TASK ITEM: Wherever a picture appears in the listing, leave it out, and copy the rest exactly.

··· RECORDS SUPPLIED ···

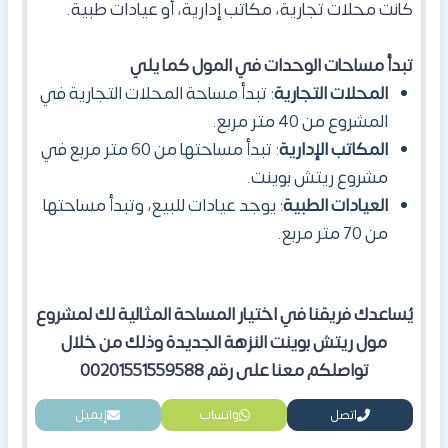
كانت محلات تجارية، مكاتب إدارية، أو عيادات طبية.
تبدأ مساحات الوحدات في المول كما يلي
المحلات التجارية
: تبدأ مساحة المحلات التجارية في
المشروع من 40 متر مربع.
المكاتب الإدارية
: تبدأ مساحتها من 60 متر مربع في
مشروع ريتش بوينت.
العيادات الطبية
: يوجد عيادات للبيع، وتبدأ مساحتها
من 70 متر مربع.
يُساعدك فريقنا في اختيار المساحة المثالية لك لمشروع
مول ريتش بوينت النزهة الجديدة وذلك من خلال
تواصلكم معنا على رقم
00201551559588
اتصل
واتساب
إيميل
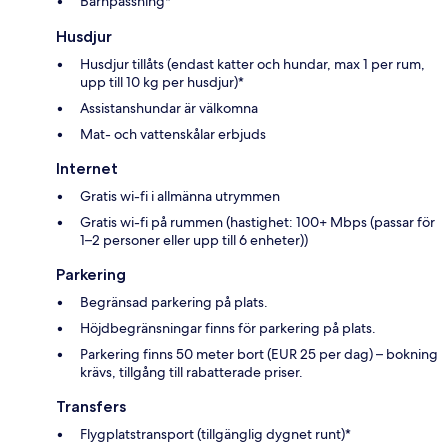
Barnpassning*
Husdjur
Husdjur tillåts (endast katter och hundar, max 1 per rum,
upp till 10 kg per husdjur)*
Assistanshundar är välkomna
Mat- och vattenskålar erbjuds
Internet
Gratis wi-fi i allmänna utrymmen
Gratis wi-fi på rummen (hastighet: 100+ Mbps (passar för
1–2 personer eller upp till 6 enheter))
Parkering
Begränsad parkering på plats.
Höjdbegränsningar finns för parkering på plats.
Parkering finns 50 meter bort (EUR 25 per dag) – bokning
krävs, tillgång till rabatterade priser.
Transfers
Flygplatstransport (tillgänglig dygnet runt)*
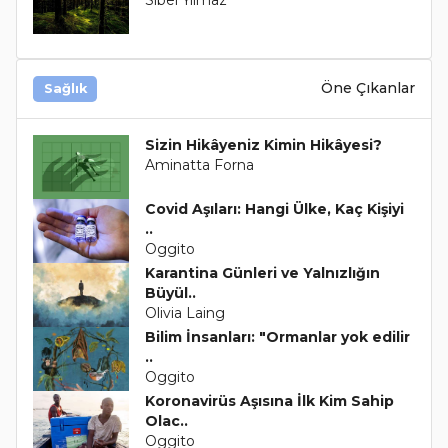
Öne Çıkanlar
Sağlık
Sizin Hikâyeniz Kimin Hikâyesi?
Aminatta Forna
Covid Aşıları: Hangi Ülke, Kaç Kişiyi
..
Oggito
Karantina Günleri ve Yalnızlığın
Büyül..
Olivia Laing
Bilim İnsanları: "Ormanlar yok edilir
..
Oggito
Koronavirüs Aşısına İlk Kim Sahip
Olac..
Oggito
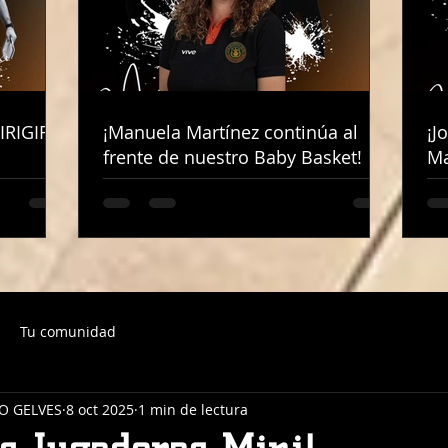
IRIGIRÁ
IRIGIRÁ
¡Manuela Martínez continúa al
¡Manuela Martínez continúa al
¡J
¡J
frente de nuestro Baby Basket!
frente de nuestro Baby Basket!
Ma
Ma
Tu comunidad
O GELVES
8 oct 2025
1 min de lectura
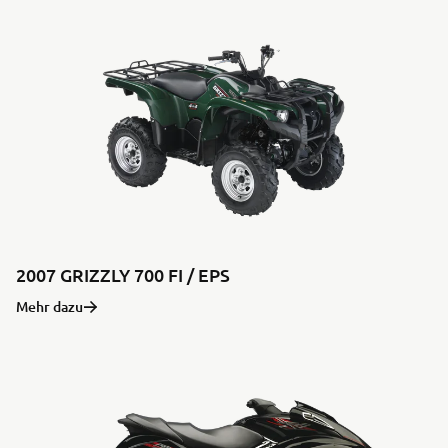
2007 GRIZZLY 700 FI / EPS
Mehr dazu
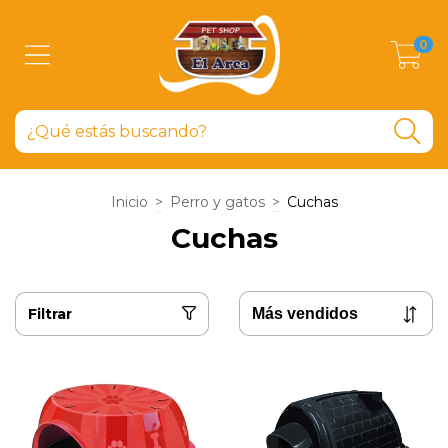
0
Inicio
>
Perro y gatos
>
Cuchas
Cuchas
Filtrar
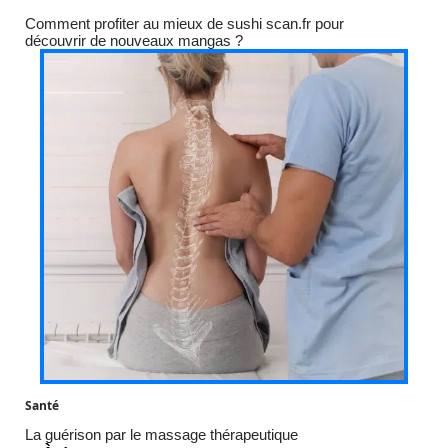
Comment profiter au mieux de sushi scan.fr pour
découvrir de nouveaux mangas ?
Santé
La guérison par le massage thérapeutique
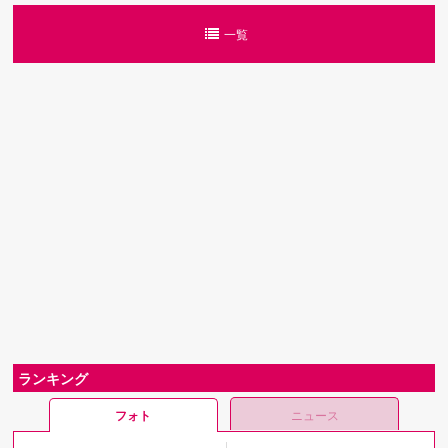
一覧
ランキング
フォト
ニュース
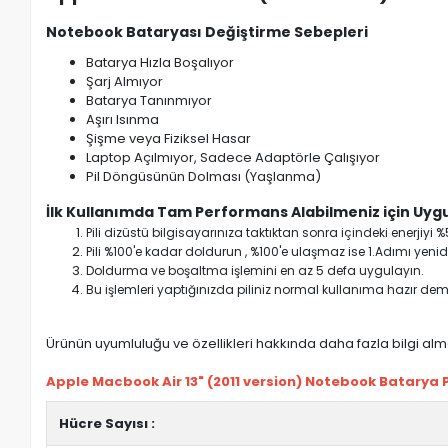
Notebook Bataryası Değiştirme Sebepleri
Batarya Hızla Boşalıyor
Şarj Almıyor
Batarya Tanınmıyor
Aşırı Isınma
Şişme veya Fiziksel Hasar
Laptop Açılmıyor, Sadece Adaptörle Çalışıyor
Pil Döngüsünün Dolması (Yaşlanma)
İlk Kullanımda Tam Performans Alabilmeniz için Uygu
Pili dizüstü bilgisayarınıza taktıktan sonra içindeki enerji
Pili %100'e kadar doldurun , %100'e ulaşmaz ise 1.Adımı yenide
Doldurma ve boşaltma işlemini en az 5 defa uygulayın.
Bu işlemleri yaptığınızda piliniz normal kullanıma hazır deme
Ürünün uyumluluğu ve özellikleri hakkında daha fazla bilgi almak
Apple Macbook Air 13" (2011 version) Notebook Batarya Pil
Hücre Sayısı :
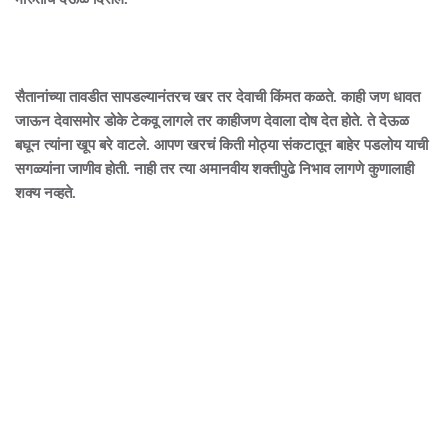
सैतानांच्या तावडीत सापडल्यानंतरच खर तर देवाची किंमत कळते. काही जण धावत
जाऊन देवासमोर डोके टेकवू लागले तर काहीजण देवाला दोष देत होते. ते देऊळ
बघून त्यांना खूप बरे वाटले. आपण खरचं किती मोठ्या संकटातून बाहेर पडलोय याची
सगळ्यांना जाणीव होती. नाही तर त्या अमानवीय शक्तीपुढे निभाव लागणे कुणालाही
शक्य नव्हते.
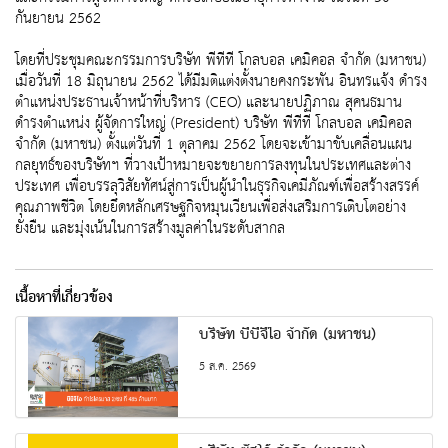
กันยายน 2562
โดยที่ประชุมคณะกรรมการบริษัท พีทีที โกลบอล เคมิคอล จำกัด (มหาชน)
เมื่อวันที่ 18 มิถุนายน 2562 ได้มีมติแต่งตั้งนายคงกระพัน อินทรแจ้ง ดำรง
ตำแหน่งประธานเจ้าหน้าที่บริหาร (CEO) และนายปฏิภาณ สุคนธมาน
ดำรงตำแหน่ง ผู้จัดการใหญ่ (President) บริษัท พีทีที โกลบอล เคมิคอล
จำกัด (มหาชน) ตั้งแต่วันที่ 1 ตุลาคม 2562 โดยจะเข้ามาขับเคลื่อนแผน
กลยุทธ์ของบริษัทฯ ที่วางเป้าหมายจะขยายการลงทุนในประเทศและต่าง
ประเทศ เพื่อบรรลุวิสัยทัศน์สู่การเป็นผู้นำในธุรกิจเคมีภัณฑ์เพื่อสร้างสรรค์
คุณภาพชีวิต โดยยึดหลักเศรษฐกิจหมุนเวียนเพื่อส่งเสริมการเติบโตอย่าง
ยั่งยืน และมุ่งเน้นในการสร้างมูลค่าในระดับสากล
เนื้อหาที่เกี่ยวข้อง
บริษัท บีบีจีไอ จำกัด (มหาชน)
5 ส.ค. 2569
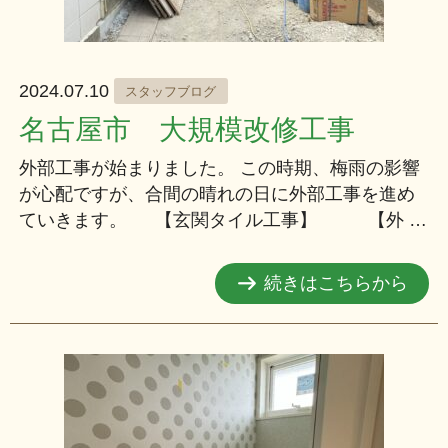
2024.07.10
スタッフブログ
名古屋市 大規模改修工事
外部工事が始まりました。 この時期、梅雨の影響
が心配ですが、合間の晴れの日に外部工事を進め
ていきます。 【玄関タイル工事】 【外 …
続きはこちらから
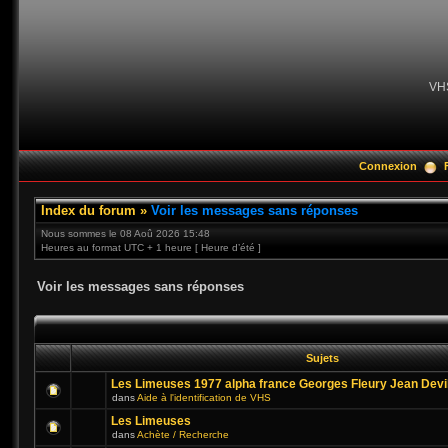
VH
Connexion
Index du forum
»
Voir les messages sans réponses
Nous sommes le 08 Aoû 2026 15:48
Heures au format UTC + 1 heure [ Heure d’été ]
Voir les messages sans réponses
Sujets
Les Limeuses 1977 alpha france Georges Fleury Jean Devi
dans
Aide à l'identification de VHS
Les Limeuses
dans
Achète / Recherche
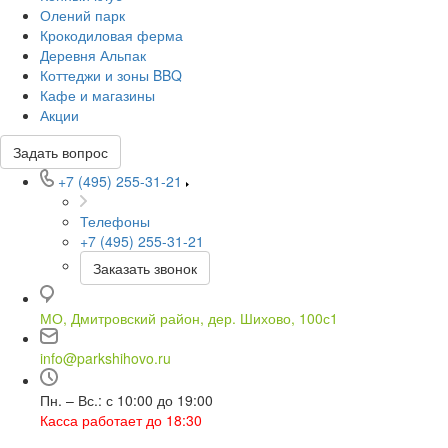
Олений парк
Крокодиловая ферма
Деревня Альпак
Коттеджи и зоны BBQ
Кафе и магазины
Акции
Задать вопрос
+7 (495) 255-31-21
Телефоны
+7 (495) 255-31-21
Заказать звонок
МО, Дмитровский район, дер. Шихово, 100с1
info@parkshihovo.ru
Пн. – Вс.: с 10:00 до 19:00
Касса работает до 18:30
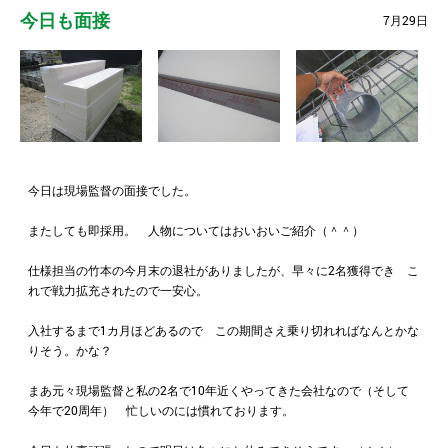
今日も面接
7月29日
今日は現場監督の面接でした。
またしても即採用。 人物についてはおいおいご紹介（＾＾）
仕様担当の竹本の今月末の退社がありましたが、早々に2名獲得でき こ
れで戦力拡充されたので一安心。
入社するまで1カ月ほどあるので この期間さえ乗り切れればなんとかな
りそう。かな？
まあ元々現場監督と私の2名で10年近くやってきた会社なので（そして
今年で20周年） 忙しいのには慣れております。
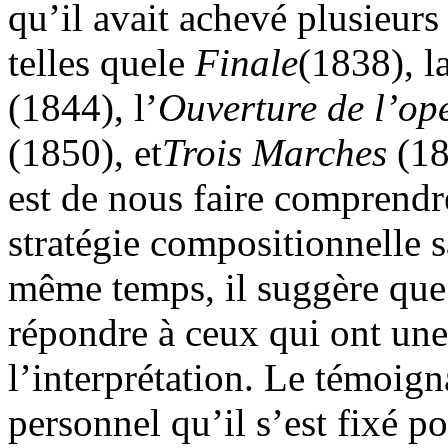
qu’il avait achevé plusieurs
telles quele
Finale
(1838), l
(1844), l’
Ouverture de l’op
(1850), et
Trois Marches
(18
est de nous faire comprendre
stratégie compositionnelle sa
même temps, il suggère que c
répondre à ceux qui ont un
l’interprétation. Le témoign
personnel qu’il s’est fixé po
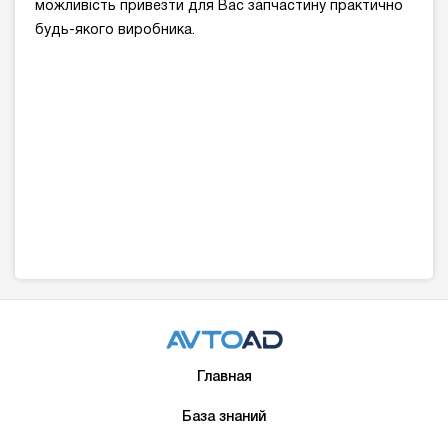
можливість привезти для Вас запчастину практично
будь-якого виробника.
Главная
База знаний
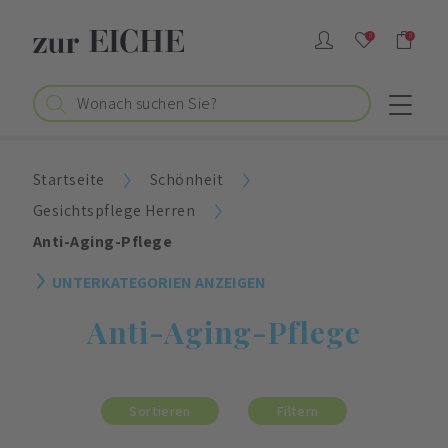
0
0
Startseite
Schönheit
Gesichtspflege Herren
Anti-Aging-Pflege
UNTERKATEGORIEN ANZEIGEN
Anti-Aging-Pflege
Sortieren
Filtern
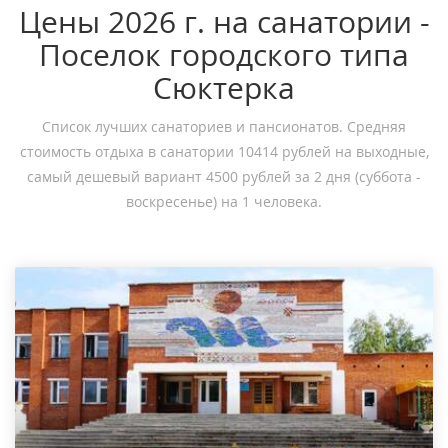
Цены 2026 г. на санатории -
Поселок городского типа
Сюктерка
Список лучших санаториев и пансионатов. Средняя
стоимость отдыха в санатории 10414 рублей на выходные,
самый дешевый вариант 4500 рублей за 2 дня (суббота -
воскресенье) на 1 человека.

···

SOLUTION FOR THIS EXERCISE:
كانت محلات تجارية، مكاتب إدارية، أو عيادات طبية.
تبدأ مساحات الوحدات في المول كما يلي
المحلات التجارية
: تبدأ مساحة المحلات التجارية في
المشروع من 40 متر مربع.
المكاتب الإدارية
: تبدأ مساحتها من 60 متر مربع في
مشروع ريتش بوينت.
العيادات الطبية
: يوجد عيادات للبيع، وتبدأ مساحتها
من 70 متر مربع.
يُساعدك فريقنا في اختيار المساحة المثالية لك لمشروع
مول ريتش بوينت النزهة الجديدة وذلك من خلال
تواصلكم معنا على رقم
00201551559588
اتصل
واتساب
إيميل
Barnpassning*
Husdjur
Husdjur tillåts (endast katter och hundar, max 1 per rum,
upp till 10 kg per husdjur)*
Assistanshundar är välkomna
Mat- och vattenskålar erbjuds
Internet
Gratis wi-fi i allmänna utrymmen
Gratis wi-fi på rummen (hastighet: 100+ Mbps (passar för
1–2 personer eller upp till 6 enheter))
Parkering
Begränsad parkering på plats.
Höjdbegränsningar finns för parkering på plats.
Parkering finns 50 meter bort (EUR 25 per dag) – bokning
krävs, tillgång till rabatterade priser.
Transfers
Flygplatstransport (tillgänglig dygnet runt)*
Öne Çıkanlar
Sağlık
Sizin Hikâyeniz Kimin Hikâyesi?
Aminatta Forna
Covid Aşıları: Hangi Ülke, Kaç Kişiyi
..
Oggito
Karantina Günleri ve Yalnızlığın
Büyül..
Olivia Laing
Bilim İnsanları: "Ormanlar yok edilir
..
Oggito
Koronavirüs Aşısına İlk Kim Sahip
Olac..
Oggito
IRIGIRÁ
IRIGIRÁ
¡Manuela Martínez continúa al
¡Manuela Martínez continúa al
¡J
¡J
frente de nuestro Baby Basket!
frente de nuestro Baby Basket!
Ma
Ma
Tu comunidad
O GELVES
8 oct 2025
1 min de lectura
2007 GRIZZLY 700 FI / EPS
Mehr dazu
0
Inicio
>
Perro y gatos
>
Cuchas
Cuchas
Filtrar
Comment profiter au mieux de sushi scan.fr pour
découvrir de nouveaux mangas ?
Santé
La guérison par le massage thérapeutique
一覧
ランキング
フォト
ニュース
Notebook Bataryası Değiştirme Sebepleri
Batarya Hızla Boşalıyor
Şarj Almıyor
Batarya Tanınmıyor
Aşırı Isınma
Şişme veya Fiziksel Hasar
Laptop Açılmıyor, Sadece Adaptörle Çalışıyor
Pil Döngüsünün Dolması (Yaşlanma)
İlk Kullanımda Tam Performans Alabilmeniz için Uygu
Pili dizüstü bilgisayarınıza taktıktan sonra içindeki enerji
Pili %100'e kadar doldurun , %100'e ulaşmaz ise 1.Adımı yenide
Doldurma ve boşaltma işlemini en az 5 defa uygulayın.
Bu işlemleri yaptığınızda piliniz normal kullanıma hazır deme
Ürünün uyumluluğu ve özellikleri hakkında daha fazla bilgi almak
Apple Macbook Air 13" (2011 version) Notebook Batarya Pil
Hücre Sayısı :
सैतानांच्या तावडीत सापडल्यानंतरच खर तर देवाची किंमत कळते. काही जण धावत
जाऊन देवासमोर डोके टेकवू लागले तर काहीजण देवाला दोष देत होते. ते देऊळ
बघून त्यांना खूप बरे वाटले. आपण खरचं किती मोठ्या संकटातून बाहेर पडलोय याची
सगळ्यांना जाणीव होती. नाही तर त्या अमानवीय शक्तीपुढे निभाव लागणे कुणालाही
शक्य नव्हते.
กันยายน 2562
โดยที่ประชุมคณะกรรมการบริษัท พีทีที โกลบอล เคมิคอล จำกัด (มหาชน)
เมื่อวันที่ 18 มิถุนายน 2562 ได้มีมติแต่งตั้งนายคงกระพัน อินทรแจ้ง ดำรง
ตำแหน่งประธานเจ้าหน้าที่บริหาร (CEO) และนายปฏิภาณ สุคนธมาน
ดำรงตำแหน่ง ผู้จัดการใหญ่ (President) บริษัท พีทีที โกลบอล เคมิคอล
จำกัด (มหาชน) ตั้งแต่วันที่ 1 ตุลาคม 2562 โดยจะเข้ามาขับเคลื่อนแผน
กลยุทธ์ของบริษัทฯ ที่วางเป้าหมายจะขยายการลงทุนในประเทศและต่าง
ประเทศ เพื่อบรรลุวิสัยทัศน์สู่การเป็นผู้นำในธุรกิจเคมีภัณฑ์เพื่อสร้างสรรค์
คุณภาพชีวิต โดยยึดหลักเศรษฐกิจหมุนเวียนเพื่อส่งเสริมการเติบโตอย่าง
ยั่งยืน และมุ่งเน้นในการสร้างมูลค่าในระดับสากล
เนื้อหาที่เกี่ยวข้อง
บริษัท บีบีจีไอ จำกัด (มหาชน)
5 ส.ค. 2569
2024.07.10
スタッフブログ
名古屋市 大規模改修工事
外部工事が始まりました。 この時期、梅雨の影響
が心配ですが、合間の晴れの日に外部工事を進め
ていきます。 【玄関タイル工事】 【外 …
続きはこちらから
VH
Connexion
Index du forum
»
Voir les messages sans réponses
Nous sommes le 08 Aoû 2026 15:48
Heures au format UTC + 1 heure [ Heure d’été ]
Voir les messages sans réponses
Sujets
Les Limeuses 1977 alpha france Georges Fleury Jean Devi
dans
Aide à l'identification de VHS
Les Limeuses
dans
Achète / Recherche
Олений парк
Крокодиловая ферма
Деревня Альпак
Коттеджи и зоны BBQ
Кафе и магазины
Акции
Задать вопрос
+7 (495) 255-31-21
Телефоны
+7 (495) 255-31-21
Заказать звонок
МО, Дмитровский район, дер. Шихово, 100с1
info@parkshihovo.ru
Пн. – Вс.: с 10:00 до 19:00
Касса работает до 18:30
今日も面接
7月29日
今日は現場監督の面接でした。
またしても即採用。 人物についてはおいおいご紹介（＾＾）
仕様担当の竹本の今月末の退社がありましたが、早々に2名獲得でき こ
れで戦力拡充されたので一安心。
入社するまで1カ月ほどあるので この期間さえ乗り切れればなんとかな
りそう。かな？
まあ元々現場監督と私の2名で10年近くやってきた会社なので（そして
今年で20周年） 忙しいのには慣れております。
qu’il avait achevé plusieurs
telles quele
Finale
(1838), l
(1844), l’
Ouverture de l’op
(1850), et
Trois Marches
(18
est de nous faire comprendre
stratégie compositionnelle sa
même temps, il suggère que c
répondre à ceux qui ont un
l’interprétation. Le témoign
personnel qu’il s’est fixé po
можливість привезти для Вас запчастину практично
будь-якого виробника.
Главная
База знаний
0
0
Startseite
Schönheit
Gesichtspflege Herren
Anti-Aging-Pflege
UNTERKATEGORIEN ANZEIGEN
Anti-Aging-Pflege
Sortieren
Filtern
Цены 2026 г. на санатории -
Поселок городского типа
Сюктерка
Список лучших санаториев и пансионатов. Средняя
стоимость отдыха в санатории 10414 рублей на выходные,
самый дешевый вариант 4500 рублей за 2 дня (суббота -
воскресенье) на 1 человека.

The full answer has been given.